Eine erweiternde oder analoge Anwendung der Vorschrift liegt jedoch nahe, wenn der Auszubildende die Verlängerung des Berufsausbildungsverhältnisses bis zur Bekanntgabe des Prüfungsergebnisses verlangt. Steht nicht fest, ob die Prüfung bestanden ist, muss der Auszubildende damit rechnen, sie wiederholen zu müssen. Die Verlängerung des Berufsausbildungsverhältnisses würde die lückenlose Fortsetzung ermöglichen und damit die Chance für das Bestehen einer etwa erforderlichen Wiederholungsprüfung erhöhen.
bb) Einer abschließenden Entscheidung dieser Frage bedarf es aber im Streitfall nicht; denn das Berufsausbildungsverhältnis der Parteien hat sich jedenfalls nach § 16 Abs. 2 iVm. § 16 Abs. 1 Satz 2 TVAöD verlängert.
(1) Nach § 16 Abs. 2 TVAöD gilt Abs. 1 Satz 2 der Regelung entsprechend, wenn Auszubildende ohne eigenes Verschulden die Abschlussprüfung erst nach beendeter Ausbildungszeit ablegen. Diese Voraussetzung liegt hier vor. Erst mit Bekanntgabe des Ergebnisses ist das Prüfungsverfahren tatsächlich abgeschlossen und damit die Prüfung abgelegt. Einer anderen Ansicht stünde der Charakter der Prüfung als rechtliches geordnetes Verfahren (§§ 37 ff. BBiG) entgegen. Damit wurde – ohne dass den Kläger ein Verschulden träfe – das Prüfungsverfahren am 31. August 2006 beendet. Auf die Frage, wann die Prüfungsleistungen erbracht werden, kommt es nicht an.
Die danach entsprechend anzuwendende Regelung in § 16 Abs. 1 Satz 2 TVAöD sieht vor, dass im Falle des Nichtbestehens der Abschlussprüfung sich das Ausbildungsverhältnis auf Verlangen des Auszubildenden bis zur nächstmöglichen Wiederholungsprüfung, höchstens um ein Jahr verlängert. Da Abs. 2 der Regelung alle Fälle erfasst, in denen die Prüfung nach Ablauf der Ausbildungszeit endet, ist bei der entsprechenden Anwendung der in Bezug genommenen Norm nicht auf eine Wiederholungsprüfung, sondern auf die erstmalige Prüfung abzustellen. Das Ausbildungsverhältnis verlängert sich also bis zum Abschluss des Prüfungsverfahrens, wenn der Auszubildende dies verlangt.

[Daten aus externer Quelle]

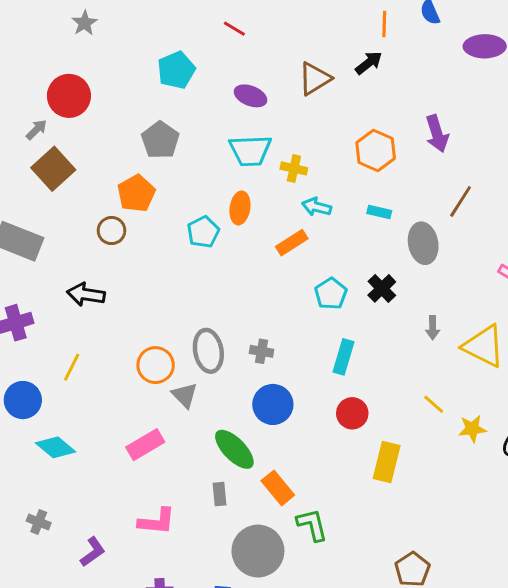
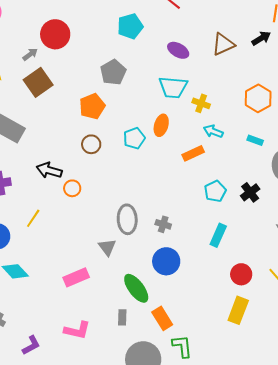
brown circle: (112, 231) -> (91, 144), moved
orange circle: (156, 365) -> (72, 188), moved, size x0.7
red circle: (352, 413) -> (241, 274), moved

(2) Der Kläger hat im Sinne der tariflichen Regelung auch die Verlängerung seines Berufsausbildungsverhältnisses verlangt.

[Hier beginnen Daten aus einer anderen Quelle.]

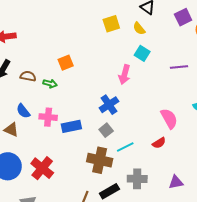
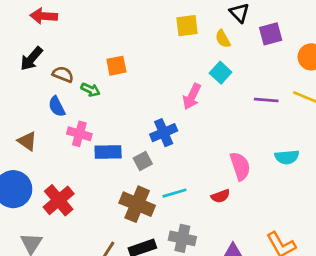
purple square: (183, 17) -> (271, 34), moved
blue semicircle: (23, 111) -> (57, 107), moved
gray square: (106, 130) -> (143, 161), moved

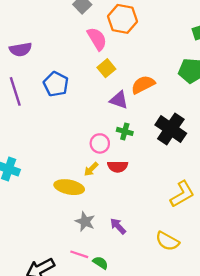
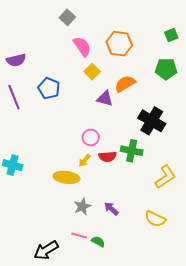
orange hexagon: (123, 19) -> (119, 44), moved
green cross: (125, 131) -> (132, 151), moved, size x1.5
gray star: (85, 221) -> (82, 206), turned 30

Das ergibt sich daraus, dass er nach Erbringung der Prüfungsleistungen und nach dem vereinbarten Ende der Ausbildungszeit bei der Beklagten erschien und beschäftigt wurde, während ihm – wie die Beklagte offenbar wusste – noch nicht bekannt war, ob er die Prüfung bestanden hatte. Unter derartigen Umständen kann ein weiteres Erscheinen des Auszubildenden im Betrieb – soweit keine besonderen Umstände des Einzelfalls vorliegen – nur so ausgelegt werden, dass er bis zur Bekanntgabe des Prüfungsergebnisses als Auszubildender weiterbeschäftigt werden und abwarten will, ob er die Prüfung wiederholen muss. Besondere Umstände des Einzelfalls sind hier weder vorgetragen noch sonst ersichtlich.

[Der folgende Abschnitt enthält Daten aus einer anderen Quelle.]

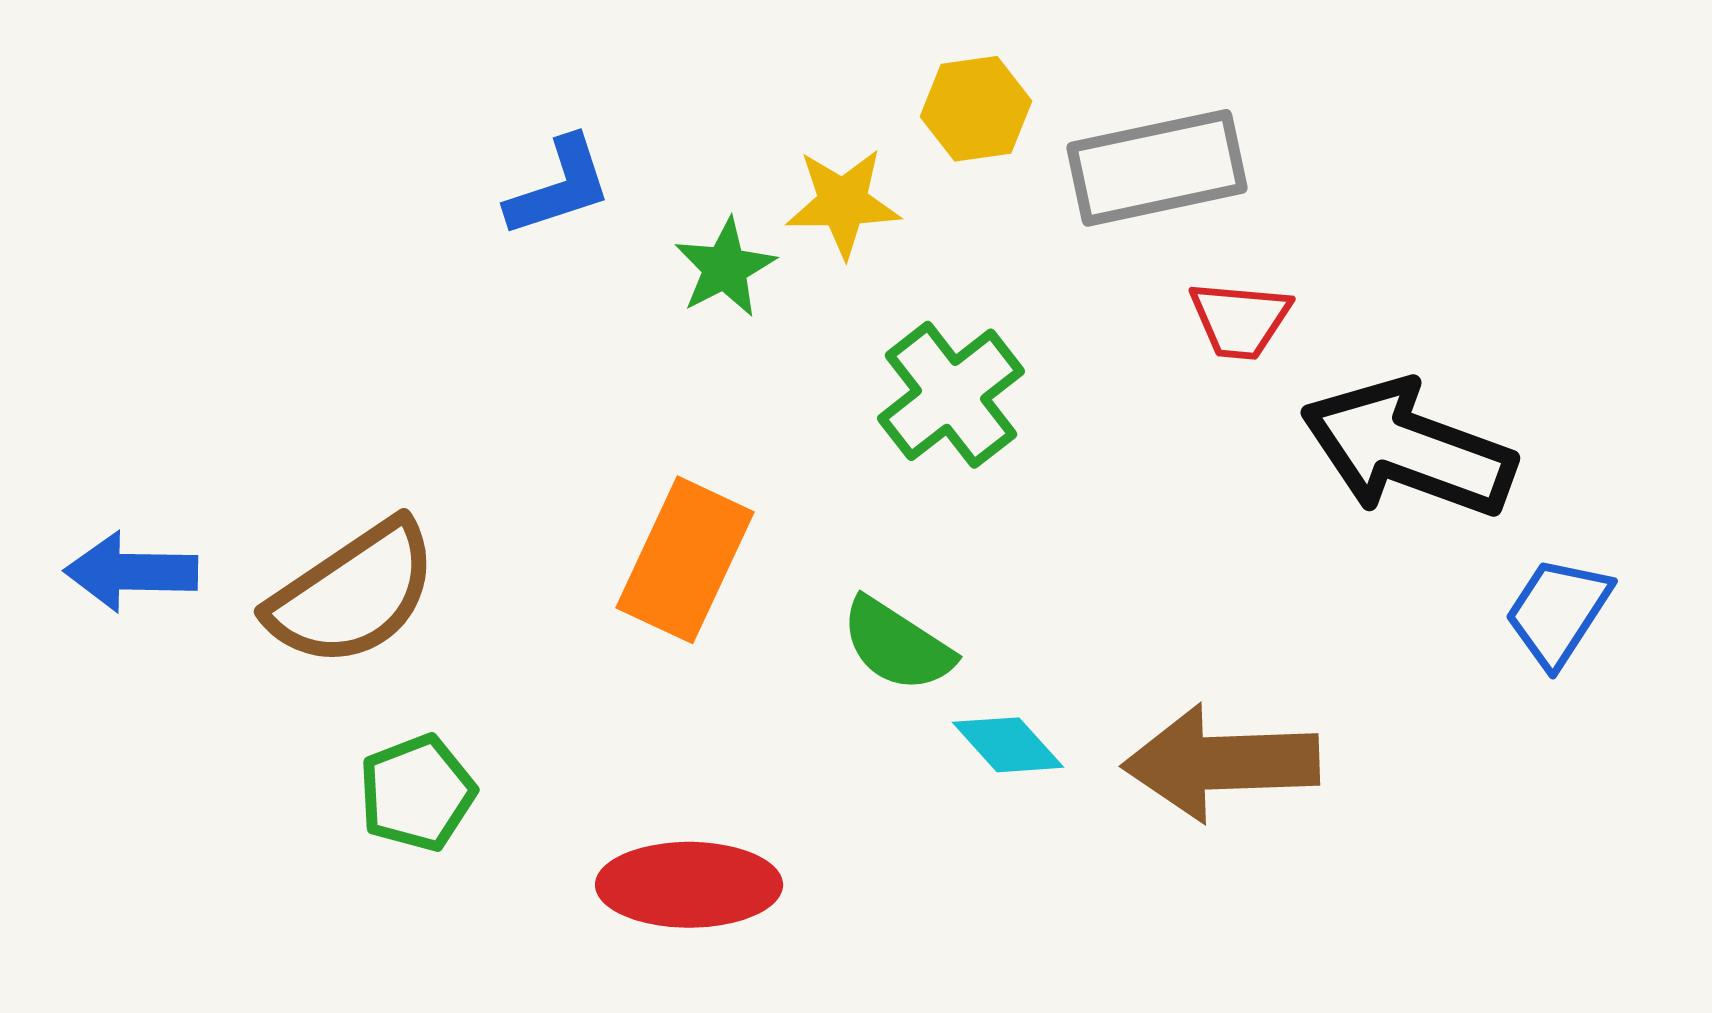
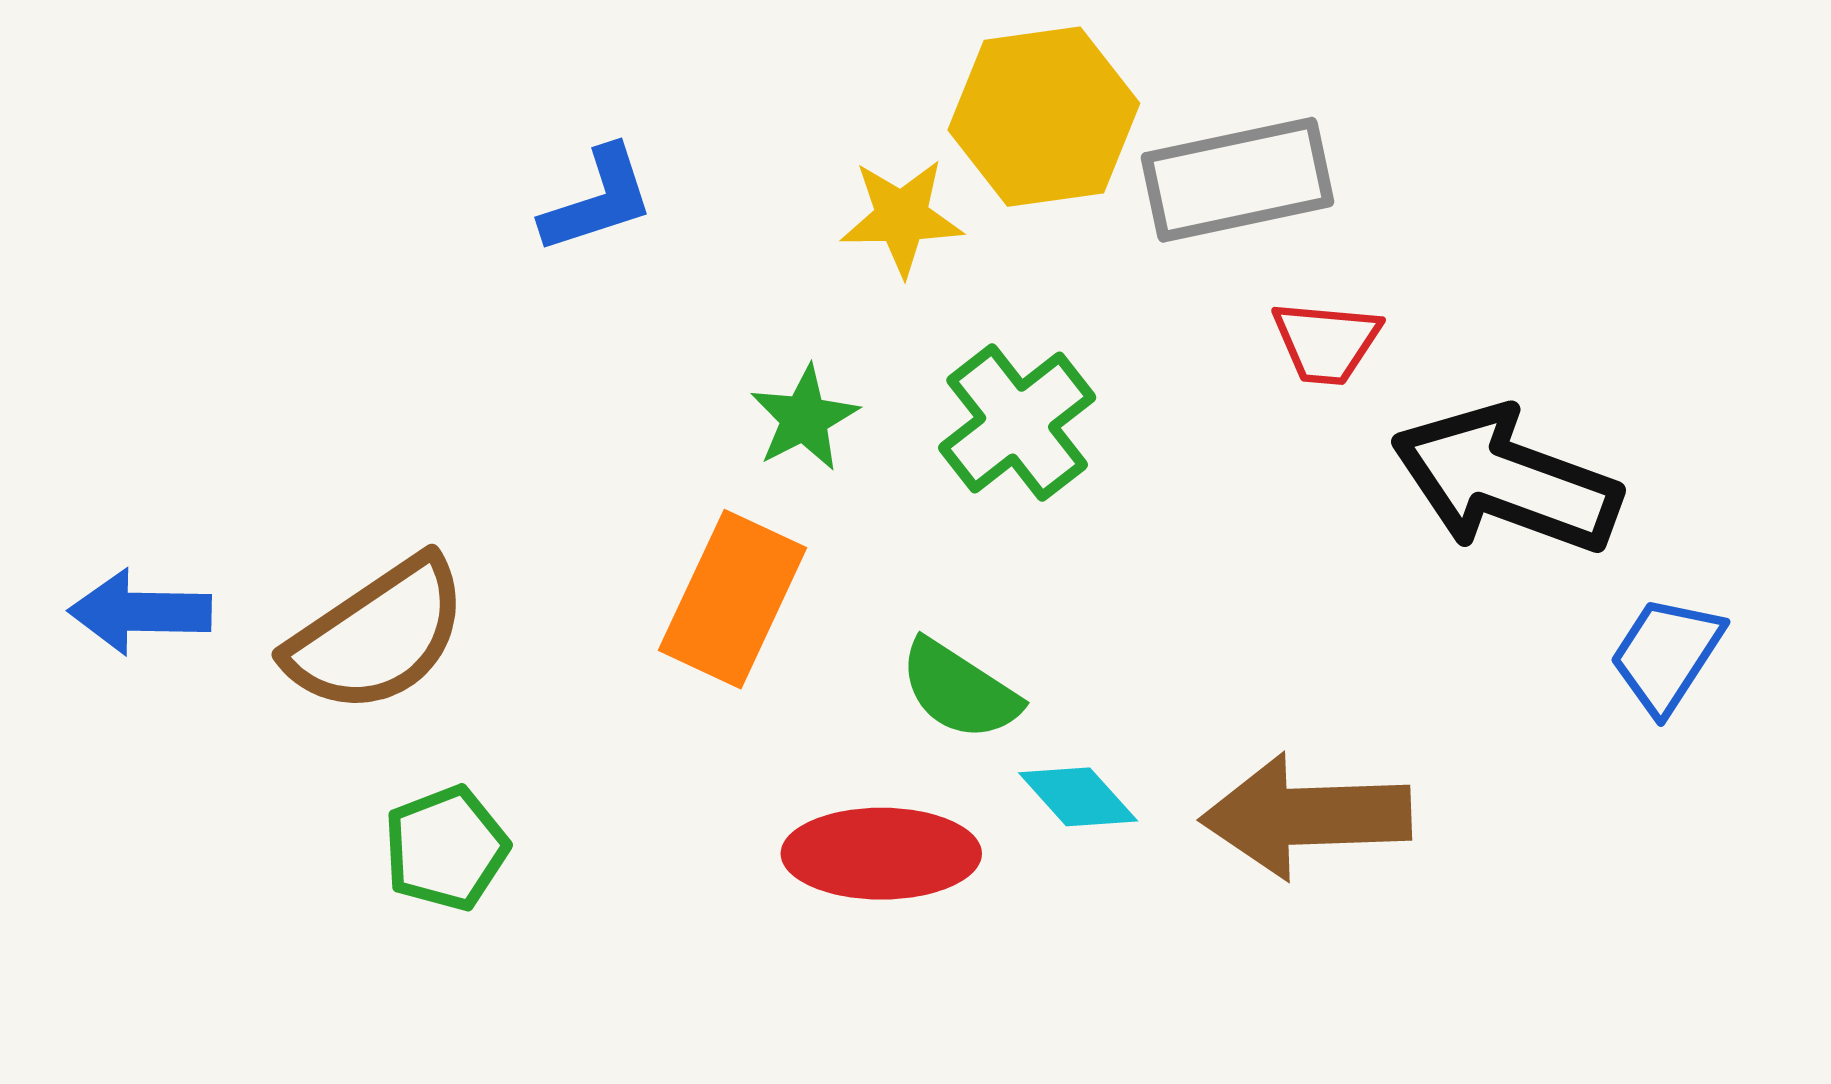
yellow hexagon: (976, 109) -> (1044, 117), size x1.6
green star: (725, 268) -> (804, 418), moved
red ellipse: (689, 885) -> (881, 854), moved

(3) Rechtliche Bedenken gegen dieses Ergebnis bestehen nicht. Insbesondere verstößt der Tarifvertrag nicht gegen § 25 BBiG, wonach Vereinbarungen, die zu Ungunsten des Auszubildenden ua. von § 21 BBiG abweichen, nichtig sind. Selbst wenn das Gesetz dem Auszubildenden keinen Anspruch auf Verlängerung des Ausbildungsverhältnisses für den Fall einräumt, dass das Prüfungsergebnis erst nach Abschluss der Ausbildungszeit bekannt gegeben wird, wäre die Schaffung einer derartigen Wahlmöglichkeit durch Tarifvertrag jedenfalls für den Auszubildenden günstiger, als wenn er sie nicht hätte.
2. Dass aus sonstigen Gründen ein Arbeitsverhältnis zwischen den Parteien zustande gekommen ist, macht der Kläger nicht geltend. Es ist auch nicht ersichtlich.